After the outage, Patrick Muyaya—the Democratic Republic of Congo’s spokesperson for the Ministry of Communication—got on Twitter to tell people it hadn’t cut off the internet intentionally.
“The internet connection has not been cut across the country,” he said, according to Twitter’s translation. “Rather, it is a global blackout crippling WhatsApp, Facebook, and Instagram. Other applications like Twitter are functioning normally. The same goes for browsing the web.”
Facing user-base saturation in North America and Europe, Facebook expanded around the world with its Free Basics program. More than just providing a stripped-down version of its site in countries like Sudan, Facebook has been laying fiber optic cable and building out the basic infrastructure of connectivity in Africa.
When Facebook went down, it also took down WhatsApp, the end-to-end encrypted messaging and phone service that’s become the de facto method of communication for billions of people across the planet. The withdrawal from Afghanistan, as disastrous as it was, was largely coordinated via WhatsApp. For perspective, WhatsApp is in such common use that the Taliban began offering quasi-government services through WhatsApp as they tore through the country. Governments around the world use WhatsApp to administer services.
When it was apparent the U.S. government was leaving thousands of Afghans behind, veterans and contractors organized a “Digital Dunkirk” to evacuate as many people as they could. Afghans and their Western friends communicated and coordinated via WhatsApp.
Six hours doesn’t seem like a long time, but when you’re waiting to hear news from a loved one stuck in Afghanistan or trying to coordinate an exit, it feels like a lifetime. “Losing connection with each other and with trusted allies in the outside world is… devastating,” Indian journalist and Afghan evacuation organizer Ruchi Kumar told MIT Technology Review.

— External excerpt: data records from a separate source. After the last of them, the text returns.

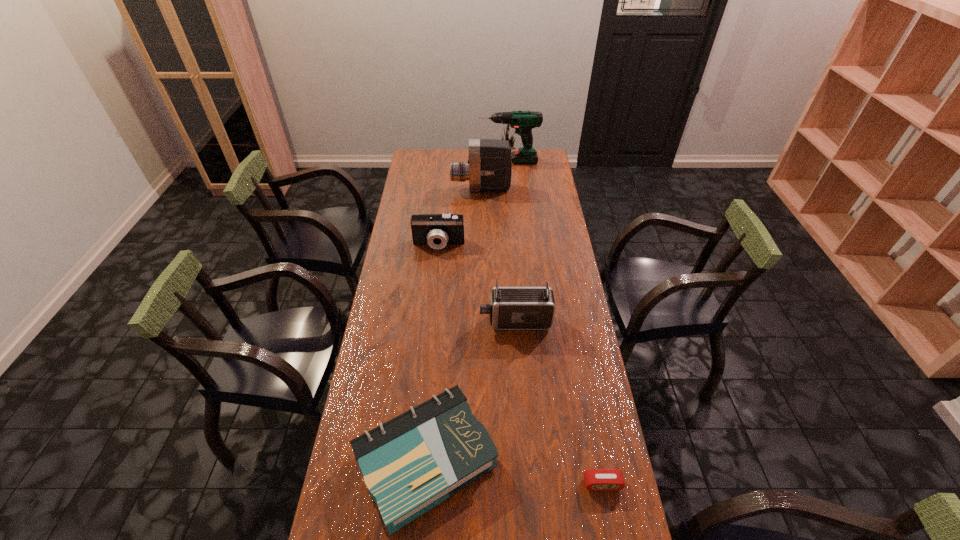 This screenshot has height=540, width=960. I want to click on vacant region at the right edge, so click(x=533, y=257).

Where is `vacant position at the far left corner of the desktop`? vacant position at the far left corner of the desktop is located at coordinates (425, 168).

Locate an element on the screen. The height and width of the screenshot is (540, 960). vacant area that lies between the shortest object and the farthest object is located at coordinates (555, 322).

The image size is (960, 540). Identify the location of free space between the second shortest object and the fifth nearest object. (453, 325).

Find the location of a particular element. This screenshot has height=540, width=960. vacant area that lies between the alarm clock and the drill is located at coordinates [555, 322].

Image resolution: width=960 pixels, height=540 pixels. Find the location of `free space between the second tallest camcorder and the farthest object`. free space between the second tallest camcorder and the farthest object is located at coordinates (512, 241).

This screenshot has width=960, height=540. What are the coordinates of `free space that is in between the alarm clock and the shortest camcorder` in the screenshot? It's located at (520, 364).

Image resolution: width=960 pixels, height=540 pixels. What are the coordinates of `free spot between the third tallest object and the fifth nearest object` in the screenshot? It's located at (498, 255).

Where is `free space between the drill and the fifth tallest object`? The image size is (960, 540). free space between the drill and the fifth tallest object is located at coordinates (467, 311).

Locate an element on the screen. The width and height of the screenshot is (960, 540). free space between the drill and the nearest camcorder is located at coordinates (512, 241).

She said that missing a chance to evacuate “is literally life or death.”
The messaging program is so central to Afghan life that the Taliban used it to send messages to citizens after it took over the government. WhatsApp was used by an oppressive regime, but it’s also used to coordinate protest efforts around the country. Also in Afghanistan, it’s the primary organizational tool for women-led anti-Taliban resistance. In Lebanon, people use the app to organize street protests and check in on their friends during disasters and government crackdowns.
In Brazil, WhatsApp is more than just a messaging service. It facilitates businesses of every kind. The app is so popular in South America that it chose Brazil as the first country to get WhatsApp payments—a method of using the app to pay for goods and services. Gyms use it to track memberships and customers use it to make small purchases from shops and food stalls.
Yesterday, for six hours, all of that stopped. In America, we fled to Twitter and brands talked about how fun and funny the outage was. In Brazil, Sudan, and Afghanistan people suddenly couldn’t talk to loved ones or conduct business. Refugees fleeing Syria could no longer communicate with loved ones or coordinate with the networks helping them flee.
Six hours isn’t long in the grand scheme of things, and Facebook was able to bring itself, WhatsApp, and Instagram back online. But the outage highlighted a vulnerability and an opportunity.
We should not let one company run this much of the world. Six hours is too long for something as important as WhatsApp to be down. In the West, we saw those six hours as a comfort. We were free from something many of us didn’t use much anyway. In the rest of the world, it was a reminder of how much power one company based in the United States has over their lives.